The Clean Plates Society

Nadezhda Kaloferova
Portfolio: Reflections
5 min readMay 5, 2022
The importance of the clean plates rule. Photo courtesy of Nadezhda Kaloferova

I am 8 years old and sitting alone at the green table in my grandma’s house. I jitter, feeling my eyes fill with tears, and I seek to escape by examining the wide variety of objects around me. The living room, bedroom, and kitchen (in that order) are all in one big space with an unbelievably high ceiling. But take this with a grain of salt, I am only 130 centimeters tall.

The space is almost filled with a cluster of bits and bobs, among which are numerous green kitchen appliances, some of them still in their boxes. The floor is green. The walls are, you guessed it, green. My grandma had even tried to buy a green fridge. But the employees in all Blagoevgrad shops had looked at her like she had told them she was a witch. Apparently, there were no green fridges in 2008 Blagoevgrad. Also, none in the vicinity, certainly not in Bobov dol, the small miners’ town where my grandma lived. She had to compromise with a regular, white fridge…

Everyone else has finished having lunch and has gone about their day. I am not allowed to leave the table until I have eaten all of my food. “Come on, you will not be part of the Clean Plates Society if you do not finish your meal,” my grandma is hanging over my head. Her voice is lively and perhaps she is half-joking but I am aware that she is also dead serious. My cousin is making fun of me in the background. As a member of the Clean Plates Society, she is already on the bed, watching Cartoon Network. I, on the other hand, know I am not leaving the table anytime soon.

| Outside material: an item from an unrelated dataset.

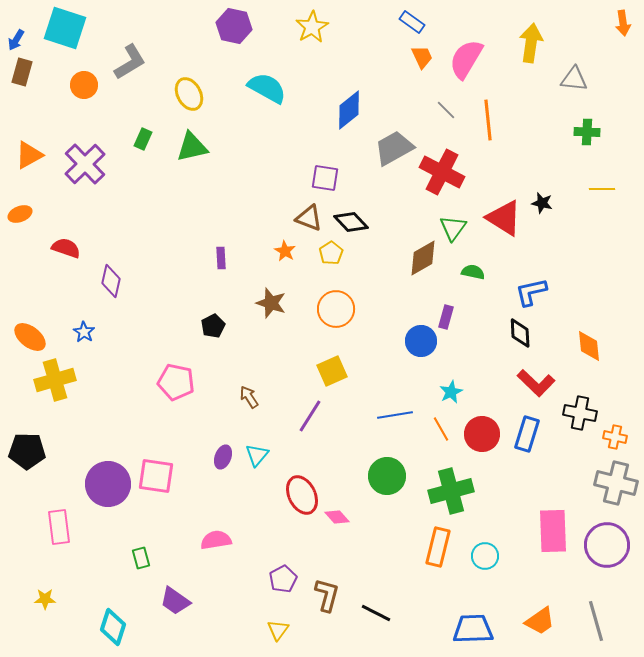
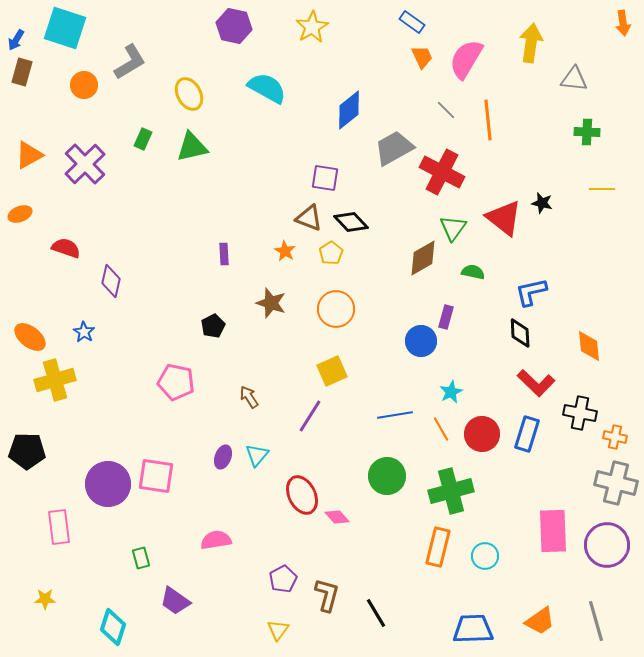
red triangle at (504, 218): rotated 6 degrees clockwise
purple rectangle at (221, 258): moved 3 px right, 4 px up
black line at (376, 613): rotated 32 degrees clockwise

I am stuck in an endless loop of being left behind to finish my meal, not wanting to eat the food, and eventually being told I could get up and do something else, but only when my grandma’s patience runs thin. “I will pour this food down your back,” she threatens me. I sigh in relief, knowing that this phrase signals one last attempt to make me eat until she gives up. For now.

The Clean Plates Society is a secret club that I could never join although my whole family was in it. Talk about nepotism. I never understood why, but food was a big deal for everyone around me. If we had guests coming over, we would cook huge batches of food. Every evening, we would all gather around the table to eat dinner and we would, without fail, discuss what would be cooked the next day. I have lost count of the times I have made family members cry because I said I was not hungry. At my grandpa’s funeral, we cooked so much food that we had to eat the same stuff for days after. Even though, for once, no one felt like eating at all. It was not just me.

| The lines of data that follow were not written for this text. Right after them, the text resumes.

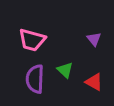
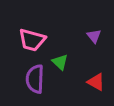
purple triangle: moved 3 px up
green triangle: moved 5 px left, 8 px up
red triangle: moved 2 px right
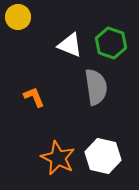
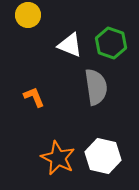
yellow circle: moved 10 px right, 2 px up
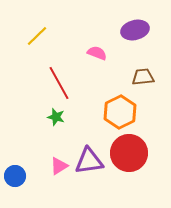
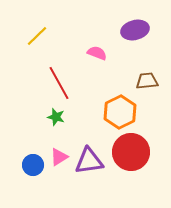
brown trapezoid: moved 4 px right, 4 px down
red circle: moved 2 px right, 1 px up
pink triangle: moved 9 px up
blue circle: moved 18 px right, 11 px up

I had once mentioned in passing that I liked my grandma’s banitsa with leeks. I never got the courage to tell her, but I was only trying to be polite. From that day on, every time we met, every single time, my grandma would prepare a banitsa with leeks for me. I did not have the heart to come clean.

In those first days of raw grief after my grandpa passed away, it was understandable that no one felt like thinking about food. But things never got back to normal. My grandma changed most of all. First, she stopped cooking because she did not feel like preparing a whole meal just for herself. Then she gradually reduced the amount of food she was eating. Before I knew it, she was sitting at the table with a plate in front of her, saying she was full after two bites. The person who had once insisted I finish my meals was suddenly not in the Clean Plates Society anymore — the club she had founded herself. I felt a mixture of relief and panic, in increasingly uneven proportions. She lost weight. Once big enough for the largest clothing size, she was now smaller than me, fragile, always cold. Cold! The woman who had walked around in tank tops during winter for all her life. She was sad.

The first crack in the family food order had come a few years before when my grandpa was diagnosed with a terminal illness. Due to the symptoms, he stopped being able to eat by himself. My grandma became more lenient about the clean plates rule. But she still held on to it right until he passed away. That was how she fought to keep the life inside of his body. He was deprived of all other forms of nourishment, unable to feel emotions and touch, recognize faces, or consume any type of soul food. The meals on the plate seemed like the only thing keeping him alive and soon he was gone.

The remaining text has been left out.